During a short but pleasant family game of Boggle — that game where you try to make words out of a tray full of randomly arranged letters — my son Thom mentioned there was a website where you could play online. Later that same night, I found and visited the site.The intervening days are a blur.

The game is like crack. Except you don’t have to buy or smoke anything. You just sit down at your computer and type in the Web site. That quickly, you’re on the road to becoming an unshaven, unbathed lout with his hair sticking out at odd angles, his eyes bloodshot and unfocused, his grimy T-shirt stained with coffee dribblings and crusted with the leavings of granola bars

Also, unlike the popular media depiction of crack smoking, this online “game play” brings no moment of enjoyment, no momentary euphoria, no relief.
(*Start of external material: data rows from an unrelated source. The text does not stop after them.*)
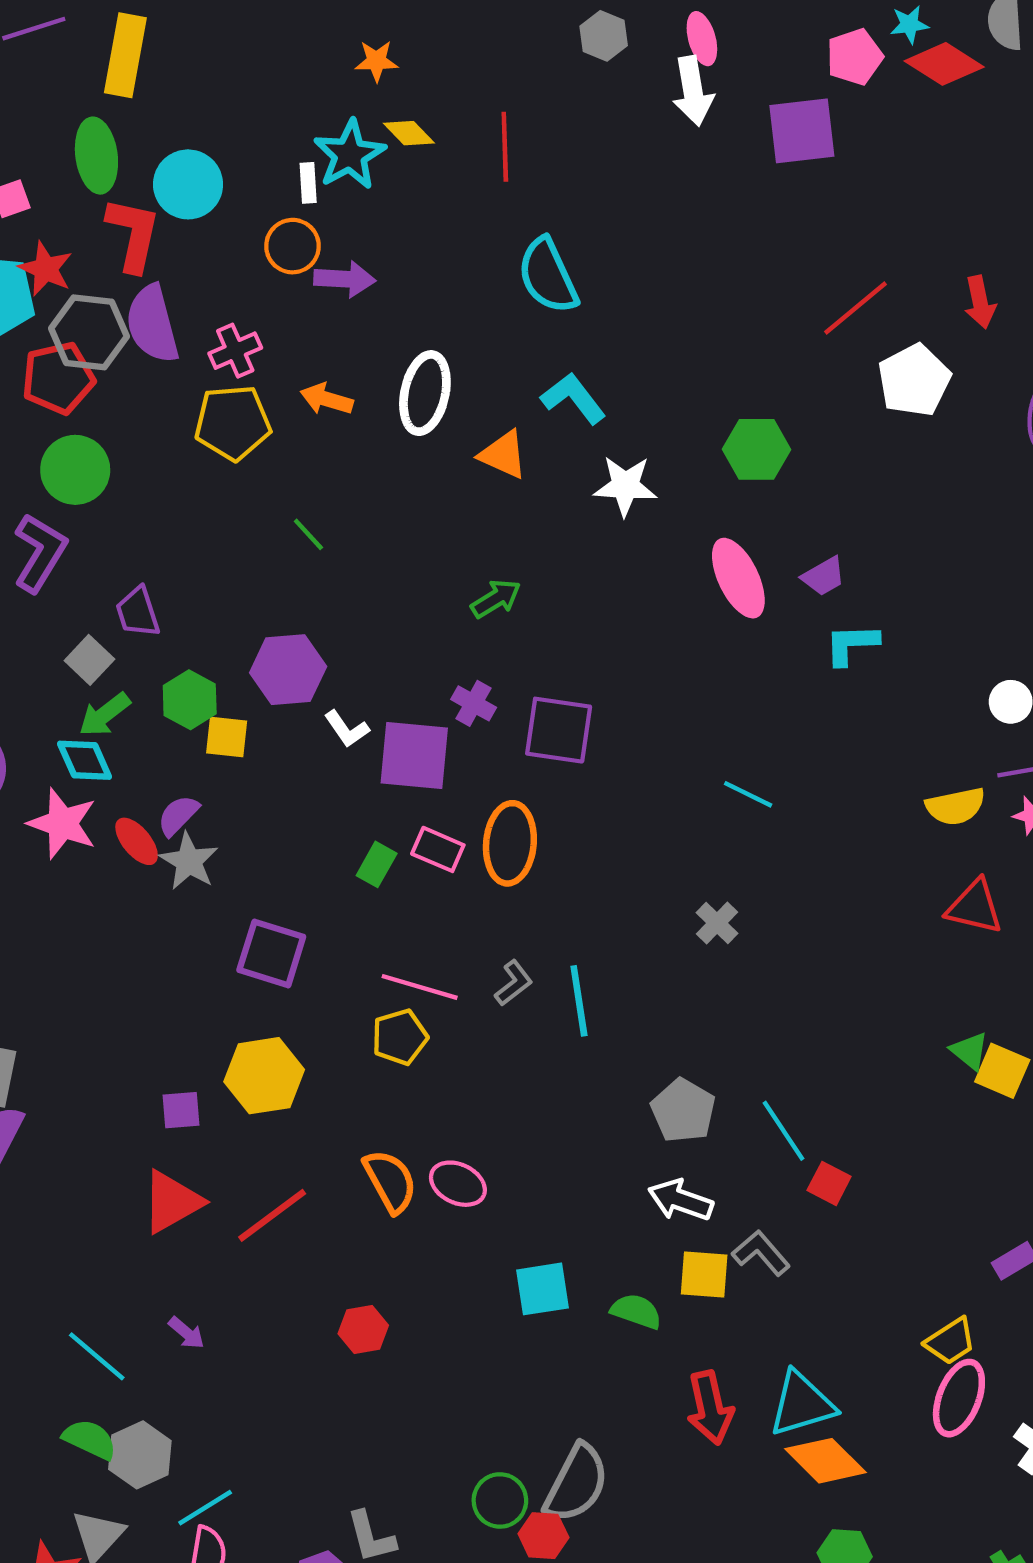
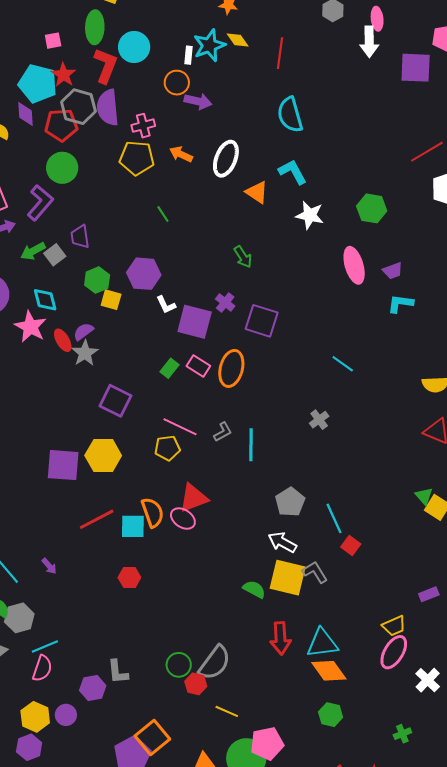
green arrow: (496, 599) -> (243, 257), turned 80
green arrow: (104, 715) -> (33, 251), moved
purple square: (181, 1110) -> (63, 465), size x1.8
red triangle: (172, 1202) -> (193, 498), moved
yellow square: (704, 1274) -> (288, 578), size x1.5
cyan square: (543, 1289) -> (133, 526), moved

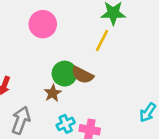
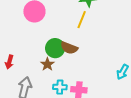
cyan cross: (66, 124) -> (60, 87), turned 32

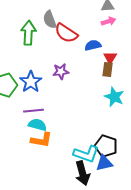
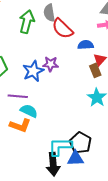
brown rectangle: (108, 70) -> (95, 70), turned -40
blue star: (31, 82) -> (33, 71), moved
cyan semicircle: (37, 125) -> (29, 111), moved
cyan L-shape: (86, 154) -> (60, 147), turned 150

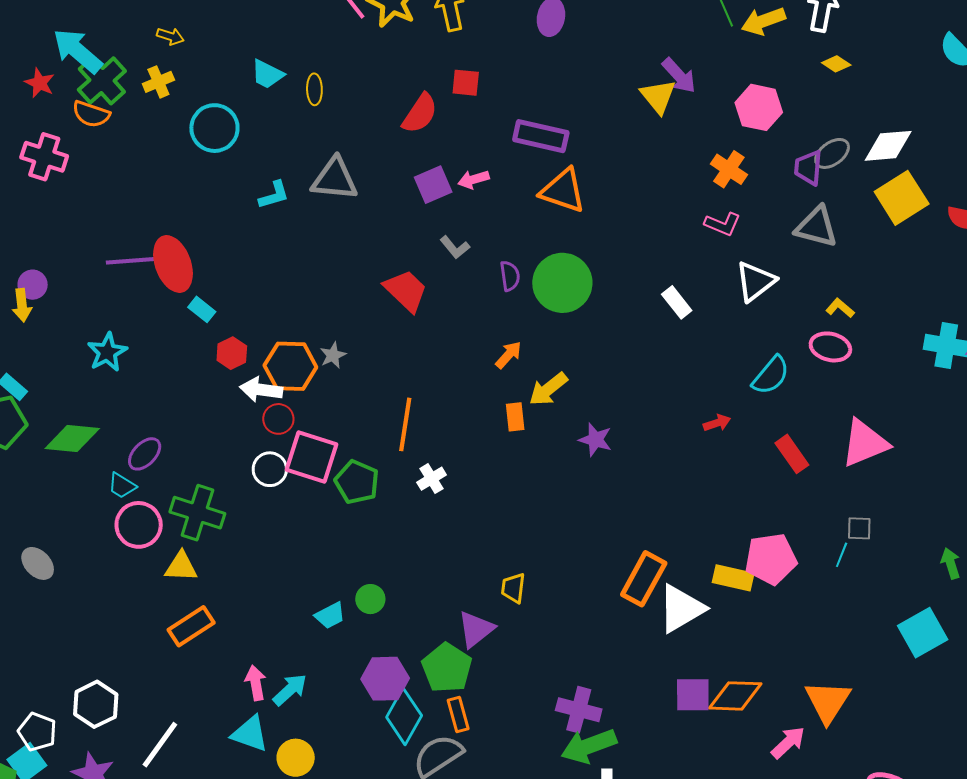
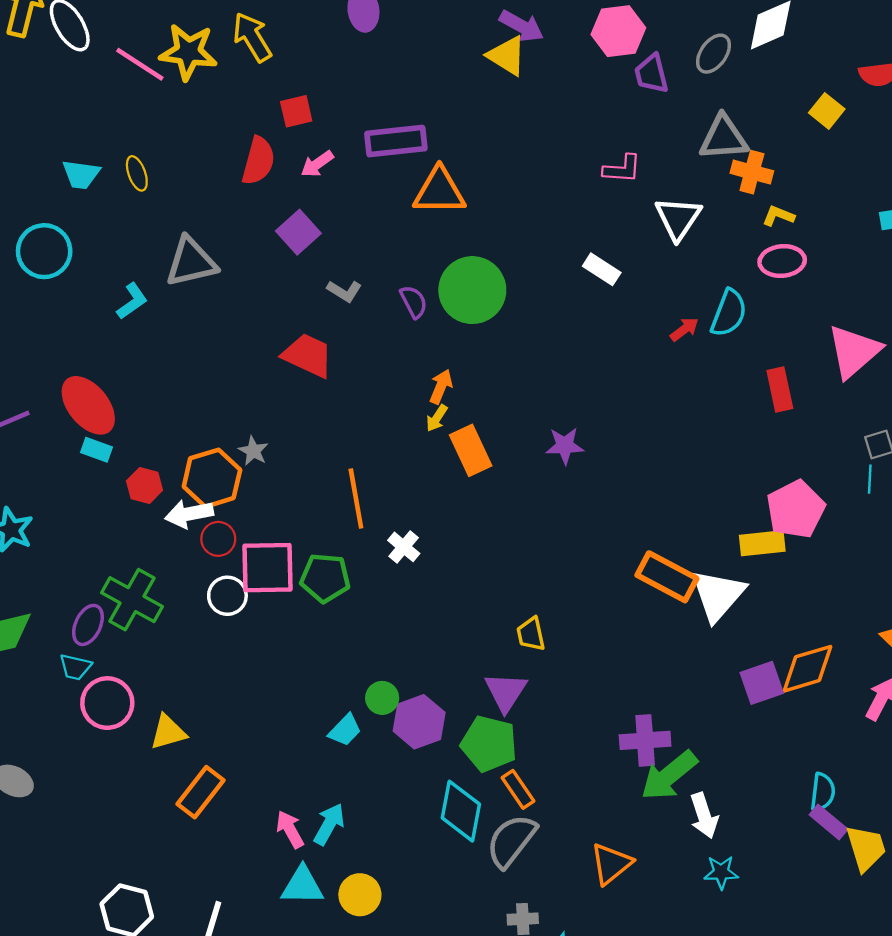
purple trapezoid: (808, 168) -> (652, 74), moved
orange cross: (729, 169) -> (752, 172), moved
pink arrow: (474, 179) -> (317, 164), moved
yellow square: (902, 198) -> (827, 111), moved, size x0.6
red ellipse: (173, 264) -> (88, 405), moved
yellow arrow: (548, 389) -> (437, 418), moved, size x0.6
orange rectangle: (515, 417) -> (471, 450), size x1.5
red arrow: (717, 423) -> (684, 329), moved
red rectangle: (792, 454) -> (780, 389), turned 42
green cross: (197, 513) -> (132, 600), moved, turned 30
orange rectangle: (644, 579) -> (667, 577), turned -72
purple hexagon: (385, 679) -> (419, 722), moved

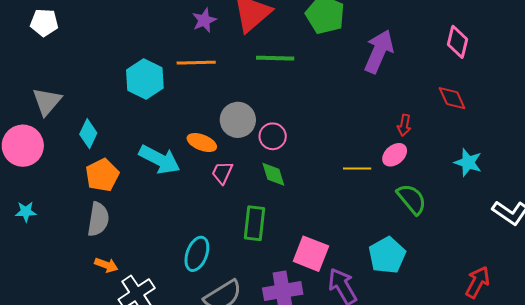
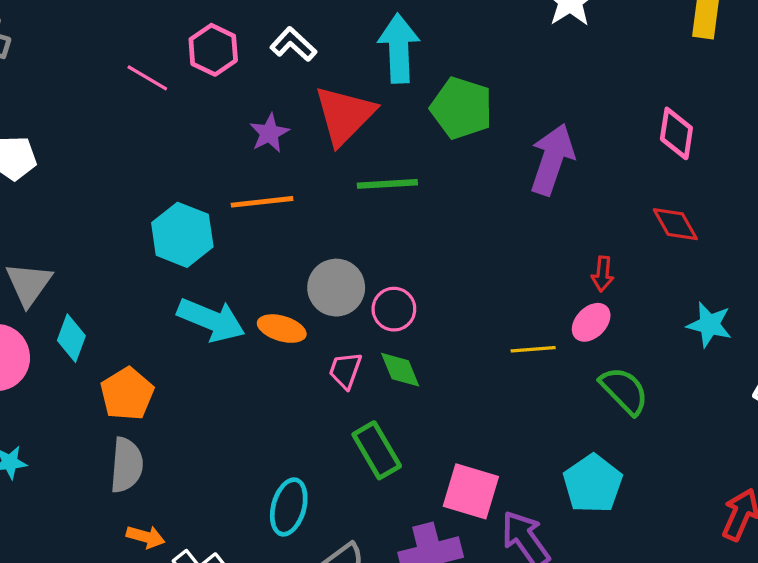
cyan diamond: (88, 134) -> (71, 338), moved
cyan arrow: (160, 159) -> (211, 320), moved
pink trapezoid: (222, 173) -> (345, 370), moved
green rectangle: (255, 223) -> (377, 450), turned -32

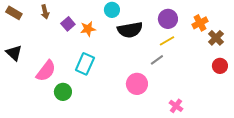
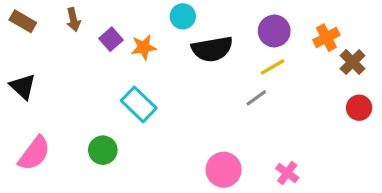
cyan rectangle: (85, 64) -> (139, 104), turned -70
pink semicircle: (46, 71) -> (34, 153), moved
pink circle: (137, 84) -> (224, 170), moved

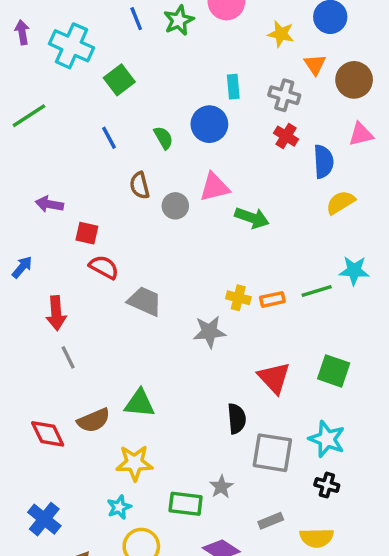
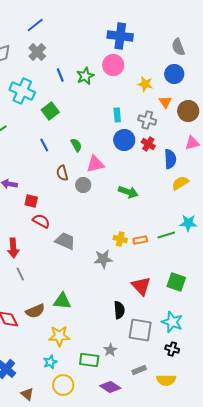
blue circle: (209, 124) -> (124, 140), moved
pink triangle: (214, 187) -> (95, 164), moved

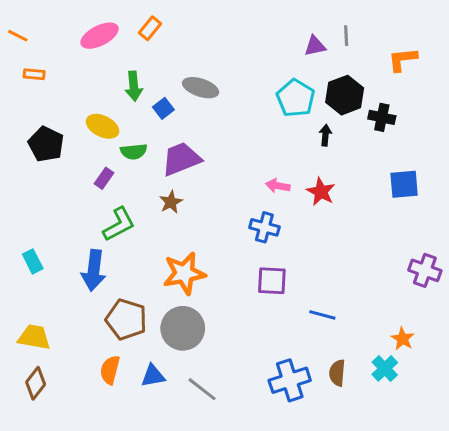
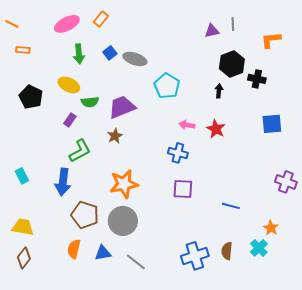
green arrow: (134, 86) -> (79, 54), moved
cyan pentagon: (296, 98) -> (167, 86), moved
blue square: (163, 108) -> (110, 53), moved
blue line: (322, 315) -> (231, 206), moved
There’s screen after screen of letters arranged in the same deceptively simply 5×5 square. Full of possibilities. There’s a time clock counting down from three minutes. There’s the puzzlement at the failure to find a word more complex than b-u-t-t. There’s the automatic scoring at the end of the round, which comes with the revelation that everyone else has found words like “permanganate” and “perplexity” and “propinquity,” whatever those things are. There’s your name again, way down toward the bottom with the people who are just being introduced to written language and those who type with their elbows.

You’re sure you can do better. Really well. Give the player who goes by the handle ShazaMaster something to remember you by. Then it’s time to play. Again. And again. And again. And again. And again.